Mexico has reached its congressionally-mandated EB-4 visa limit for fiscal year 2016, which ends on September 30. This means that beginning July 1, 2016 Mexican applicants who filed Form I-360, Petition for Amerasian, Widow(er), or Special Immigrant on January 1, 2010, will not be able to obtain an immigrant visa or adjust immigration status until new visas become available.
U.S. Citizenship and Immigration Services (USCIS) will continue to accept all Form I-485 Application to Register Permanent Residence or Adjust Status application under EB-4 classification that have been filed properly through June 30, 2016, according to the agency’s June 8 release on the topic. The release also notes that the agency will continue processing the applications while visas remain available.
Although USCIS has reached EB-4 visa limits for the fiscal year, the agency can still approve Form I-360 petitions as no annual limit exists on the number of Form I-360 petitions the agency may approve, according to the release.
EB-4 visas, a status for special immigrants, are designed for individuals who might be eligible to obtain lawful permanent resident (LPR) status. The status is based on specific classifications, which includes Special Immigrant Juvenile.
Among the implications of the development:
- For those who file Form I-485 on or after July 1, USCIS notes it will only process and make a decision on the petition in cases where the Form I-360 petition was filed before Jan. 1, 2010 and the Form I-360 is ultimately approved.
- The agency will reject and return other Form I-485 applications, but USCIS will continue to process Form I-360. This is so even if the Form I-360 petition is submitted with a rejected Form I-485.
Where EB-4 applicants from other countries are concerned, USCIS also notes that as of July 1, 2016, a final action date of Jan. 1, 2010 applies to special immigrant applicants for adjustment of status from Mexico, El Salvador, Guatemala and Honduras.

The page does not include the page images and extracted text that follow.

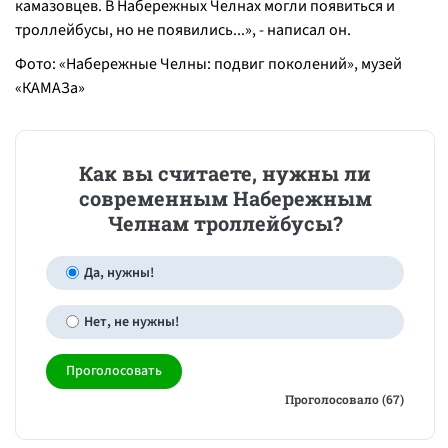
камазовцев. В Набережных Челнах могли появиться и
троллейбусы, но не появились...
», - написал он.
Фото: «Набережные Челны: подвиг поколений», музей
«КАМАЗа»
Как вы считаете, нужны ли
современным Набережным
Челнам троллейбусы?
Да, нужны!
Нет, не нужны!
Проголосовало (67)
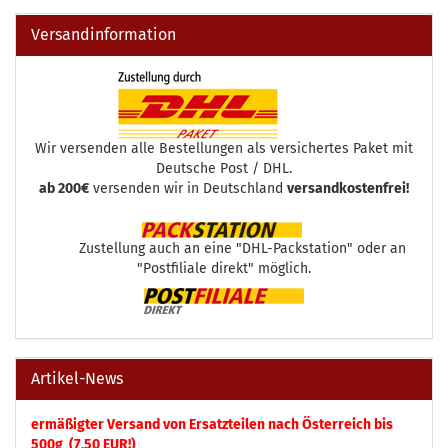
Versandinformation
Wir versenden alle Bestellungen als versichertes Paket mit
Deutsche Post / DHL.
ab 200€
versenden wir in Deutschland
versandkostenfrei!
Zustellung auch an eine "DHL-Packstation" oder an
"Postfiliale direkt" möglich.
Artikel-News
ermäßigter Versand von Ersatzteilen nach Österreich bis
500g (7,50 EUR!)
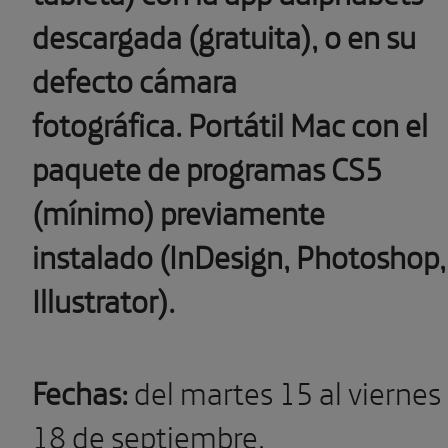
descargada (gratuita), o en su
defecto cámara
fotográfica. Portátil Mac con el
paquete de programas CS5
(mínimo) previamente
instalado (InDesign, Photoshop,
Illustrator).
Fechas:
del martes 15 al viernes
18 de septiembre.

Those applicants who are nationals of El Salvador, Guatemal and Honduras are directed to refer to Employment-Based Fourth Preference (EB-4) Visa Limits Reached for Special Immigrants from El Salvador, Guatemala, and Honduras.
The Department of State’s Visa Bulletin for July 2016 reflects a final action date of Jan. 1, 2010, for EB-4 visas for special immigrants from Mexico. Information on the availability of EB-4 visas for fiscal year 2017 will be published in the Department of State’s October Visa Bulletin, due out in September.